Si notre équipe de cancer de la thyroïde estime qu’une chirurgie immédiate n’est pas nécessaire, nous offrons la possibilité d’avoir une échographie tous les six mois pendant deux ans, lorsque nous examinerons de près le site du cancer et les ganglions lymphatiques voisins pour voir s’il y a un changement. Après deux ans, nous commençons à espacer les échographies, à tous les neuf ou douze mois.
Nous savons que dans la grande majorité des cas, si le cancer de la thyroïde progresse, cela va se faire très lentement – auquel cas nos traitements chirurgicaux seront presque certainement aussi efficaces à l’avenir qu’ils le seraient maintenant. Il existe un faible risque que nous identifiions une propagation des cellules cancéreuses aux ganglions lymphatiques autour de la thyroïde à un moment donné.
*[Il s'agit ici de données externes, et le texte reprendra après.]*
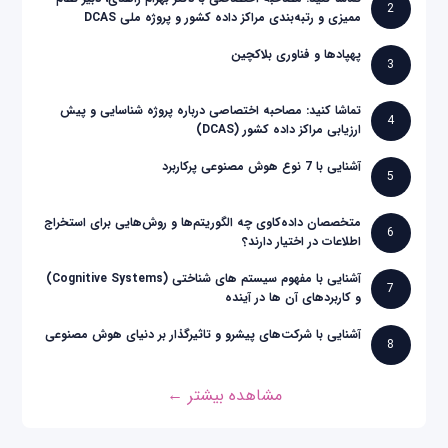
2
ممیزی و رتبه‌بندی مراکز داده کشور و پروژه ملی DCAS
پهپادها و فناوری بلاکچین
3
تماشا کنید: مصاحبه اختصاصی درباره پروژه شناسایی و پیش
4
ارزیابی مراکز داده کشور (DCAS)
آشنایی با 7 نوع هوش مصنوعی پرکاربرد
5
متخصصان داده‌کاوی چه الگوریتم‌ها و روش‌هایی برای استخراج
6
اطلاعات در اختیار دارند؟
آشنایی با مفهوم سیستم های شناختی (Cognitive Systems)
7
و کاربردهای آن ها در آینده
آشنایی با شرکت‌های پیشرو و تاثیرگذار بر دنیای هوش مصنوعی
8
مشاهده بیشتر ←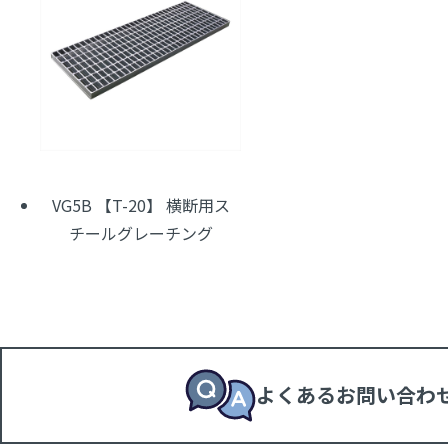
VG5B 【T-20】 横断用ス
チールグレーチング
よくあるお問い合わ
Mais cette chance est en fait la même que nous fassions une surveillance active ou que nous enlevions la thyroïde d’emblée.
Je dis à mes patients que ce n’est pas grave si je me trompe à court terme – nous pouvons faire de la chirurgie plus tard et être tout aussi efficaces.
Certaines petites tumeurs ne conviennent pas à cette méthode, selon la localisation et d’autres facteurs, mais il s’agit d’un groupe minuscule. Nous avons suivi plus de 225 patients pendant une période médiane d’environ deux ans. Sur ces patients, seuls quatre ou cinq ont des tumeurs qui ont grandi.
Comment les patients ont-ils réagi à cette option ? Y a-t-il une réticence à laisser le cancer non traité ?
Certains patients veulent effectivement être opérés tout de suite. Mais un nombre surprenant est intéressé à éviter l’opération. Beaucoup ne veulent pas prendre de pilules, ou bien ils ont des membres de leur famille ou des amis qui ont subi une opération de la thyroïde et ne se sentent pas bien. Je constate que beaucoup de personnes choisissent l’observation comme moyen de reporter le traitement – elles viennent d’obtenir un nouvel emploi, ou il se passe autre chose, et elles ne veulent pas se faire opérer maintenant si ce n’est pas indispensable. Je leur rappelle qu’ils peuvent toujours changer d’avis à tout moment, et que je peux changer d’avis si je vois quelque chose qui ne me plaît pas.
Je rappelle qu’ils peuvent toujours changer d’avis à tout moment.
Bien sûr, lorsque vous voyez un patient individuel, il est impossible de savoir si son cancer de la thyroïde sera stable pendant des années sous observation ou s’il va se développer au cours de l’année ou des deux années suivantes.
Y a-t-il un moyen d’avoir une meilleure idée des tumeurs qui vont réellement se développer ?
C’est une question très importante que nous recherchons activement. Les laboratoires de James Fagin et Michael Berger font activement des recherches pour essayer de déterminer s’il existe une signature génétique qui nous permettrait de prédire ce qui va se passer. Si nous pouvons identifier les mutations qui sont importantes, nous pourrions simplement utiliser une petite aiguille pour faire une biopsie du cancer, analyser les gènes, et être en mesure de prédire plus précisément la probabilité qu’un cancer individuel progresse.
Je pense que les patients trouveraient ce genre d’information très utile pour décider s’ils doivent être surveillés ou passer à la chirurgie immédiate. Donc, même si la surveillance active fonctionne bien chez la grande majorité de nos patients atteints de très petits cancers papillaires de la thyroïde, nous essayons d’utiliser nos laboratoires de recherche moléculaire pour nous donner une idée encore plus claire des tumeurs qui poseront des problèmes, afin de pouvoir offrir à nos patients la meilleure option.